3 Ways to Convince the Boss to Invest in Customer Service Technology
This article was originally published as my monthly advisor column on CustomerThink.com on July 13, 2017. Click here to read the original.
One thing I’m coming to realize about customer service technology is that the cool new tools your customer service team MUST HAVE NOW are limitless. The latest and greatest could be yours for a reasonable monthly fee per user.
That’s all well and good, but those fees really start to add up. It’s one thing to get excited about a shiny new tool after a sales demo and it’s quite another to convince the boss to invest the money.
A failed technology pitch
One particular situation where I wanted a new piece of technology looms large in my mind — a new ticketing system for our support team.
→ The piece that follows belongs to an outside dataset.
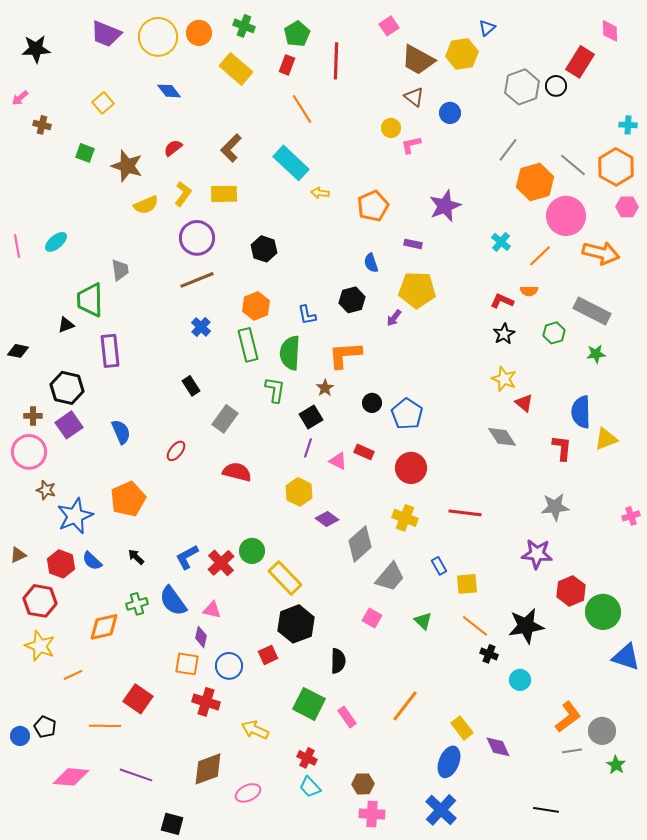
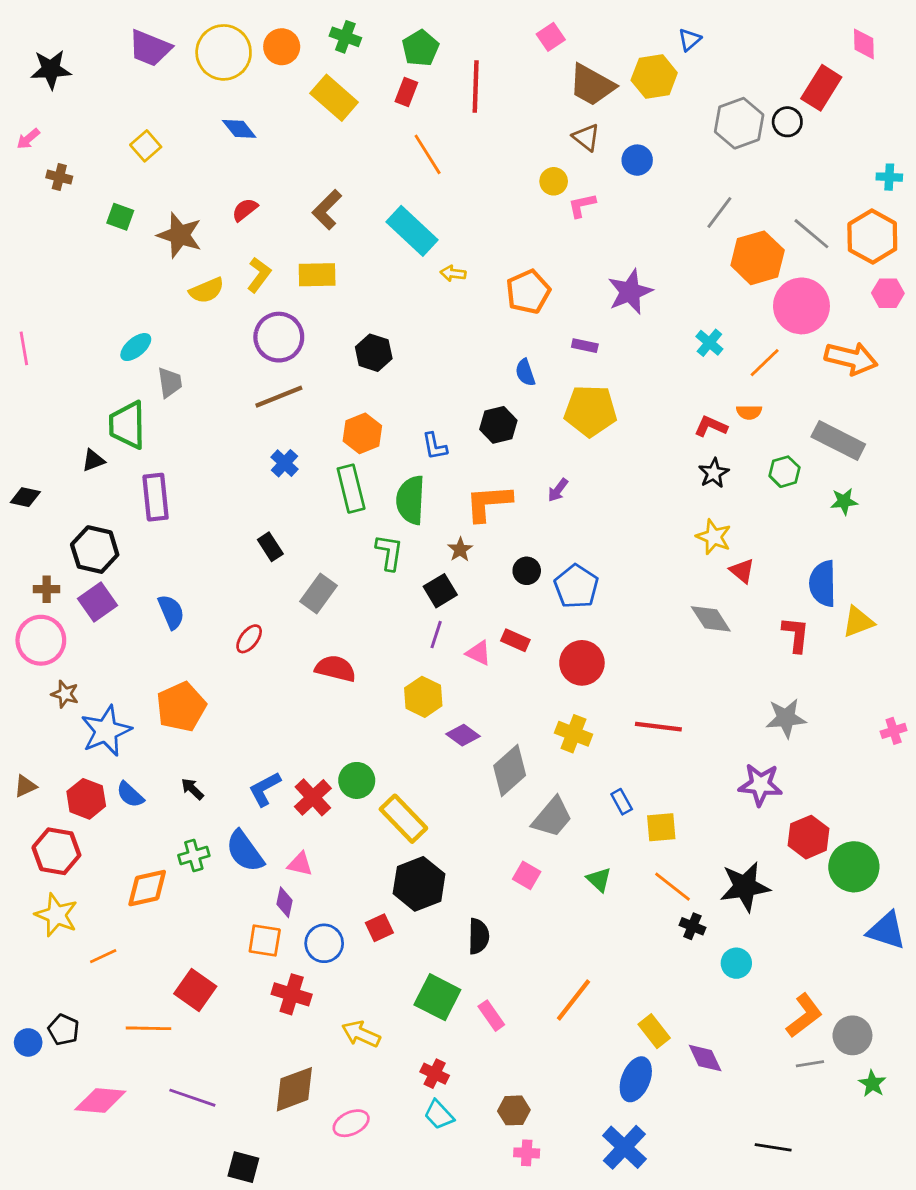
cyan ellipse: (56, 242) -> (136, 347), moved
purple arrow: (394, 318) -> (558, 490), moved
pink cross: (372, 814) -> (527, 1153), size x0.7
The old system was a holdover from a time when we thought hosting everything on-premise was better. The problem was that we were several versions behind and didn’t want to renew our support agreement or allocate precious IT time to maintaining support tools.
A newer, cloud-based system would allow for better reporting, integrated post-interaction surveys, regular automatic software updates, and easy integration of knowledge base, chat support, phone system, and social media. Systems that were currently quite disjointed.
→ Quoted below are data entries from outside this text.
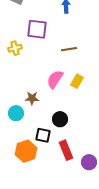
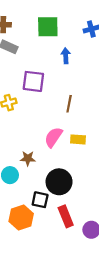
brown line: (69, 49) -> (69, 104), turned -70
yellow rectangle: (77, 81) -> (78, 139), turned 64
black circle: (60, 119) -> (59, 182), size x1.5

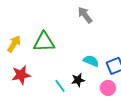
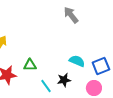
green triangle: (44, 42) -> (30, 65), moved, size x0.6

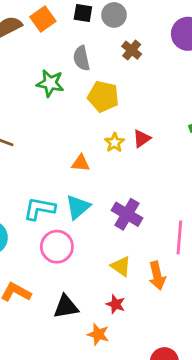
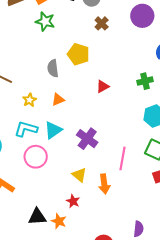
gray semicircle: (82, 58) -> (53, 68), moved
green star: (50, 83) -> (45, 22), moved
yellow star: (114, 143) -> (30, 100), moved
orange triangle: (81, 163) -> (58, 100), turned -32
black triangle: (66, 307) -> (37, 217), moved

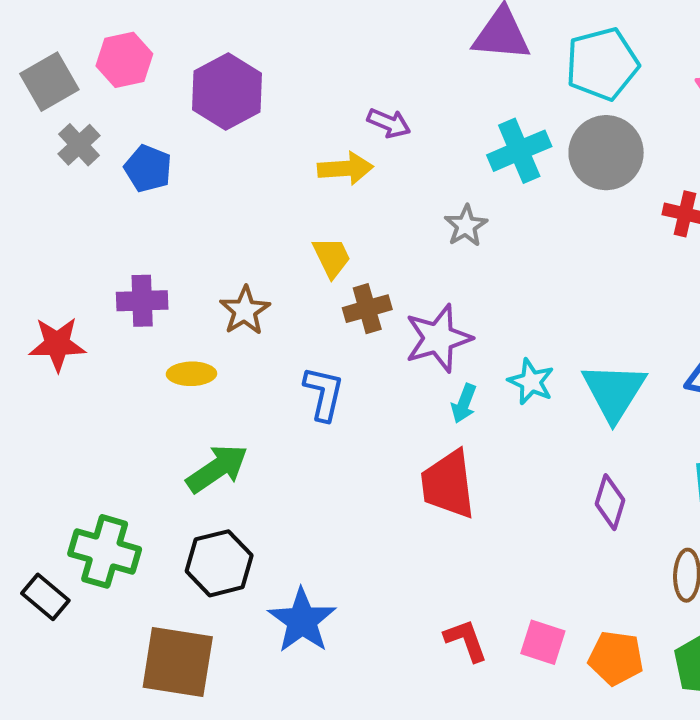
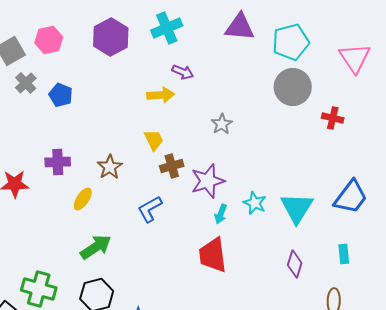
purple hexagon: (227, 91) -> (111, 37), moved
cyan cross: (519, 151) -> (167, 28), moved
yellow ellipse: (191, 374) -> (83, 199), turned -55
blue L-shape: (324, 394) -> (150, 209), turned -132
The benefits of switching to a new ticketing system far outweighed the costs — or so I thought. I compiled these all into a one-page document and confidently presented it to our CEO and COO. It didn’t take them long to flatly deny my request.
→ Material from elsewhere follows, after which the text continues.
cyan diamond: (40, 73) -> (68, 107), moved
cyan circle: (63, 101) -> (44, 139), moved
Why? As it turned out, I wasn’t able to convince them that this new technology was better than the status quo. While the status quo was outdated, it fit within the budget, whereas the new one was an entirely new expense. I might have made another run at getting it approved but ended up leaving that job not long after this.
Rethinking my approach
I’ve had some time to think about that failed proposal and am ready to share some of the things I should have done differently. Here are three recommended actions for anyone looking to convince their boss to spend money on new customer service technology.
1. Tell a better story.
Effective storytelling is an art form that’s been used throughout the history of humanity to persuade others to take action. Simply handing my boss a paper listing the benefits of the new platform showed that I didn’t spend the time necessary to put together a compelling case. Using the simple A.I.M. model of storytelling, determine who your Audience is, be clear on the Intent, or what you want to achieve, and then craft a Message for your audience. The message should pair together stories and verbatim feedback that illustrates the impact on the customer and agent journey with the right metrics that prove the value to the organization.
2. Spend more time kicking the tires.
Sure I took the new ticket system out for a spin and tested out the features to understand how it worked and where everything was. I could have gained more value from that trial by temporarily moving one of our smaller queues over to the system and having a group of agents work in it. That would have given the ability to get agent and customer feedback on the quality of the new platform.
3. Translate to metrics and dollars.
Ultimately, approval hinges on our ability to show the real impact of the new platform to performance. A solid demo of the product gives you the opportunity to A/B test and compare the effectiveness of the old versus the new. In support, here are some metrics I’d want to see positive movement on.
- Contact deflection: A well-integrated knowledge base can help customers self-solve their own issues. Many systems allow customers to mark when an article solves their issue thus preventing a contact to customer service. If you track cost per contact, it’s fairly simple to quantify the savings when self-help reduces your overall contact volume. At a large enough scale reducing contacts reduces the need to hire more people.
- Survey response rate: We had a customer satisfaction survey that wasn’t integrated with the ticketing system and got a response rate around 5%. With a survey more tightly integrated, whether an email is triggered when a case is close or an SMS message is sent after a phone conversation, response rates can be upwards of 30%. More customer feedback can be of significant value to the entire organization.
- Agent productivity: Any time I asked for more staff on the customer service team, the question was almost always, “Is there anything we can do to make our existing staff more productive?” In a contact center where agents are required to have many browser windows open to support customers, simplifying the agent experience with a system that’s better integrated should enable them to do their work more efficiently.
- IT Resources: We had deferred maintenance on our existing systems so I had been using very little IT resources. Prior to meeting with executives, it would have been wise to spend time with IT understanding the time and expense it would take to properly manage the system versus having it in the cloud. There are potential security issues associated with outdated software, and costs associated with IT time. Knowing these will enrich the proposal.
Ending on a successful note
I’m reminded of another instance at the same job where there was a nagging support issue. We were instructing customers to use a workaround many times each day. If that workaround didn’t work, we might lose a customer. If it did work, we might still lose customers over the hassle. The ultimate fix was a seven-figure improvement to our network. That didn’t stop my team from continuing to inform our executives of the incredible frustration this caused customers.
Finally, the time came where the executive team was ready to seriously consider a fix. We were able to share verbatim feedback from customers, talk about large customers affected and their lifetime value, and quantify the annual support and churn costs related to the issue. In the end the new technology was approved, and while it wasn’t implemented instantaneously, the hope of a better future sure was great.
When you land on a piece of technology that you think can really make a difference in your organization, take the time up front to understand the true impact, craft a story that highlights this for your boss, and then apply the right amount of patience and persistence to see it through to completion.